1. Patients with RP classically describe triphasic color changes in the digits; however, not every patient has all three phases.

2. Ulcerations and small areas of digital gangrene can be seen in severe cases.

Clinical Summary

Lyme disease (Borreliosis or Lyme borreliosis) is a spirochetal infection transmitted by ticks infected with Borrelia species (B burgdorferi in the United States; B burgdorferi, B afzelii, and B garinii in Europe and Asia). There is a biphasic peak of incidence in children 2 to 15 years old and adults 30 to 55 years old. The most characteristic manifestation is erythema migrans (˜90% of children). Multiple lesions are cutaneous markers of disseminated disease resulting from hematogenous spread of spirochete. Acute peripheral facial palsy is the most frequent manifestation of neuroborreliosis in childhood and bilateral facial palsy is pathognomonic. Varying degrees of AV block (first-, second-, or third-degree) are the most frequent manifestation of Lyme carditis. Diagnosis is made clinically (see Table 12.5).

Emergency Department Treatment and Disposition

Remove any still attached ticks promptly; Transmission of B burgdorferi requires attachment for >48 hours).
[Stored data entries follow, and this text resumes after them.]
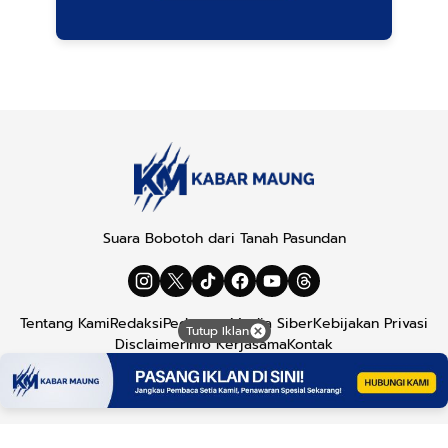
Suara Bobotoh dari Tanah Pasundan
Tentang Kami
Redaksi
Pedoman Media Siber
Kebijakan Privasi
Tutup Iklan
Disclaimer
Info Kerjasama
Kontak
Copyright © 2026
Kabar Maung
. All rights reserved.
Do not squeeze the body of the tick during removal. Grasp the tick with a pair of fine tweezers as close to the skin as possible and remove the tick by gently pulling straight out, and not with a twisting motion. Protect the fingers with gloves or tissue and wash thoroughly after tick removal.

Routine laboratory tests are rarely useful in making the diagnosis. Obtain CBC (normal or elevated WBC), ESR (usually elevated), and ECG, if clinically indicated. In patients with meningitis, cerebrospinal fluid examination shows mild pleocytosis with predominance of lymphocytes (aseptic meningitis). An enzyme-linked immunosorbent assay (ELISA) is the most common initial serologic test used to support the diagnosis (false-positive ELISA testing occurs with other Borrelial or spirochetal diseases). Positive Western blot tests in patients with positive or equivocal ELISA tests confirm the diagnosis.
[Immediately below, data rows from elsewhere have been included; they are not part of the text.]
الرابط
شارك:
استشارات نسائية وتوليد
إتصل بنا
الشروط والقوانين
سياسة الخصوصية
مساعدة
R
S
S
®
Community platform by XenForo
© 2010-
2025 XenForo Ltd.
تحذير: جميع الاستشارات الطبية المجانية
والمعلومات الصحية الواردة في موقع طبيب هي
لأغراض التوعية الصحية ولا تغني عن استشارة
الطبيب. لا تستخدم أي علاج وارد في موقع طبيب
Admit patients with meningitis, encephalitis, carditis, or arthritis after consultations with rheumatology, cardiology, neurology, as clinically indicated. Refer to the guidelines published by the American Academy of Neurology and the Infectious Diseases Society of America for the treatment of Lyme disease in the United States and refer to primary care physician for follow-up.

Pearls

1. Lyme disease is the most common vector-borne disease in the United States and Europe.

2. Prophylactic antibiotics are not indicated after tick bite.